Curious about becoming a nurse practitioner? Learn about the requirements for becoming an NP, the educational pathways you need to take, and how you can earn your certification to become a licensed nurse practitioner.

How to Become a Nurse Practitioner

If you're interested in becoming a nurse practitioner, there are several steps you will need to follow to become certified.

  1. Graduate with an Associate Degree in Nursing (ADN) or Bachelor's of Science in Nursing (BSN) degree
  2. Pass the NCLEX-RN exam to become a certified registered nurse
  3. Choose your NP specialty and apply for an MSN degree program
  4. Graduate with your master's degree
  5. Apply online for your credential

The first step toward becoming a qualified nurse practitioner is getting your ADN or BSN degree. Then, you will need to get licensed as a registered nurse in your state.
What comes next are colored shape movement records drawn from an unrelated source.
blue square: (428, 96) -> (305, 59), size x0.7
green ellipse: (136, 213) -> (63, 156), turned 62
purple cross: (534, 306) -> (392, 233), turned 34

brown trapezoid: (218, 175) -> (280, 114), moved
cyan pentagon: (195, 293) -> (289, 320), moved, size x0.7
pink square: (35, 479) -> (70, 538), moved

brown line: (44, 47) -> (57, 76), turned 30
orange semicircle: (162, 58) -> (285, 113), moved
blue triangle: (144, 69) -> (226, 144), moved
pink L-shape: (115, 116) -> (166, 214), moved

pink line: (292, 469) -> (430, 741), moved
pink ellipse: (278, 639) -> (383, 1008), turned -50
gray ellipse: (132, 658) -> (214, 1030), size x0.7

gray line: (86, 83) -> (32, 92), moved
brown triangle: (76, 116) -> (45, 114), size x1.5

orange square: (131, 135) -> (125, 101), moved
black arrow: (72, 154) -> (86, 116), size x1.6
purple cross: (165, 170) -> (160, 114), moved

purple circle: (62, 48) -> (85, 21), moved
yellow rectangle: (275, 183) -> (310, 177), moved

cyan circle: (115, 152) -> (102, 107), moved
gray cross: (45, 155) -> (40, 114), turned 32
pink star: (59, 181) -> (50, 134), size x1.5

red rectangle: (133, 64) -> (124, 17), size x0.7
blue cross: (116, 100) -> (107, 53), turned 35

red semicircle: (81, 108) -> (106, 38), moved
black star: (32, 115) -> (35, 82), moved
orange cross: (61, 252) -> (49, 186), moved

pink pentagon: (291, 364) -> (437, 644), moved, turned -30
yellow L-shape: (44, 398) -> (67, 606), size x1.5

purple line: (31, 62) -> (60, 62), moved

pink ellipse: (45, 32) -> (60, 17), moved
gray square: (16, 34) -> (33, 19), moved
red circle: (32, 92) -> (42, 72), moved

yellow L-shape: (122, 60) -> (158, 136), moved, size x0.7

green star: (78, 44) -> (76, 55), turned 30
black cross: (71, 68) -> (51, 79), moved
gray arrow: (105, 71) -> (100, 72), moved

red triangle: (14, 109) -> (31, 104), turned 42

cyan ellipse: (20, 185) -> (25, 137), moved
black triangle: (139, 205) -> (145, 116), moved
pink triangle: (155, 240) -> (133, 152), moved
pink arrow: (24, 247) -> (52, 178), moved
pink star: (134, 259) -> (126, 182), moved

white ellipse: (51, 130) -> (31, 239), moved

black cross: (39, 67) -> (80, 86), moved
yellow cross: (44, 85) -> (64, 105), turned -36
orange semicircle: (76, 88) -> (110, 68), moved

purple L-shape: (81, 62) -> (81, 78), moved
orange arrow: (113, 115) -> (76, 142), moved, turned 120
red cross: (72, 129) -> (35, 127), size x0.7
Though specific state requirements vary, all states will require you to take the National Council Licensure Examination for Registered Nurses (NCLEX-RN) to become an RN.

Next, you will decide what you want your specialty as a nurse practitioner to be. There are dozens of options, from family practice to pediatrics, and you will need to know what area you want to work in before beginning your graduate degree. Once you have researched the schooling requirements for becoming a certified NP, you will choose your MSN program and complete your educational requirements.

After you have completed your graduate program, you can apply for your credential though a nurse practitioner certification body and find your first job as a certified nurse practitioner.

How Long Does It Take to Become a Nurse Practitioner?

In general, the length of time to become a nurse practitioner can be up to seven years. Once you have become a registered nurse, you will have one to three years of additional graduate schooling, depending on the requirements and type of the Master of Science in Nursing (MSN) program you choose.

If you choose to pursue your Doctor in Nursing Practice (DNP) degree after your master's degree program, the program will take an additional three years to complete. Future NPs who wish to obtain their doctorate degrees can expect to be in school for up to 6 years after they become registered nurses.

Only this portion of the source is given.